Bisphenol S (BPS) is an organic compound with the formula (HOC6H4)2SO2. It has two phenol functional groups on either side of a sulfonyl group. It is commonly used in curing fast-drying epoxy resin adhesives. It is classified as a bisphenol, and a close molecular analog of Bisphenol A (BPA). BPS differentiates from BPA by possessing a sulfone group (SO2) as the central linker of the molecule instead of a dimethylmethylene group (C(CH3)2), which is the case of Bisphenol A.

Use

BPA Free Plastic

BPS is used in curing fast-drying epoxy glues and as a corrosion inhibitor. It is also commonly used as a reactant in polymer reactions.

BPS has become increasingly common as a building block in polyethersulfone and some epoxies, following the public awareness that BPA has estrogen-mimicking properties, and widespread-belief that enough of it remains in the products to be dangerous. However, BPS may have comparable estrogenic effects to BPA.[3] BPS is now used to a variety of common consumer products.[4][5] In some cases, BPS is used where the legal prohibition on BPA allows products (esp. plastic containers) containing BPS to be labelled "BPA free".[6] BPS also has the advantage of being more stable to heat and light than BPA.[7]

To comply with restrictions and regulations on BPA due to its confirmed toxicity, manufacturers are gradually replacing BPA with other related compounds, mainly bisphenol S, as substitutes in industrial applications.[8]

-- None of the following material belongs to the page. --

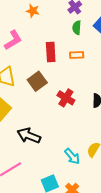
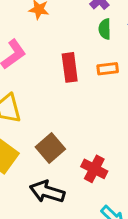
brown square: (37, 81) -> (50, 148), moved
red cross: (66, 98) -> (94, 169), moved

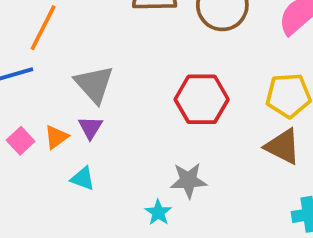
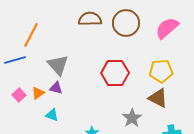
purple triangle: (90, 128) -> (56, 88), turned -48
gray star: (188, 180) -> (132, 118), moved, turned -30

BPS is also used as an anticorrosive agent in epoxy glues. Chemically, BPS is being used as a reagent in polymer reactions. BPS has also been reported to occur in canned foodstuffs, such as tin cans.[9]

In a 2015 study analyzing BPS in a variety of paper products worldwide, BPS was found in 100% of tickets, mailing envelopes, airplane boarding passes, and airplane luggage tags. In this study, very high concentrations of BPS were detected in thermal receipt samples collected from cities in the United States, Japan, Korea, and Vietnam. The BPS concentrations were large but varied greatly, from a few tens of nanograms per gram to several milligrams per gram. Nevertheless, concentrations of BPS used in thermal paper are usually lower compared to those of BPA.[10] Finally, BPS can get into the human body through dermal absorption from handling banknotes.[4]

Health effects

Cardiac effects

Although there is no direct link established between BPS and cardiac disease, it is thought that BPS may operate by a similar mechanism to BPA and could cause cardiac toxicity.[11] In animal studies, BPS has been shown to hinder MI recovery, induce cardiac arrhythmias and cause cardiac developmental deformities. Rats exposed to high doses of BPS were reported to have increased risk of atherosclerosis (a significant risk factor in cardiac disease) due to BPS inducing synthesis of cholesterol in peripheral tissues.[11]

Neurobehavioural effects

BPS has the potential to have an effect on a wide range of neurological functions. A recent study showed that exposure to BPS during pregnancy may disrupt thyroid hormone levels. These are important in foetal neurodevelopment and prenatal exposure to BPS has been linked to impaired psychomotor development in children. In a study using human embryonic stem cells, BPS was shown to cause a reduction in length of neurites in neuron-like cells. This disruption could lead to neurobehavioral problems such as ASD.[12]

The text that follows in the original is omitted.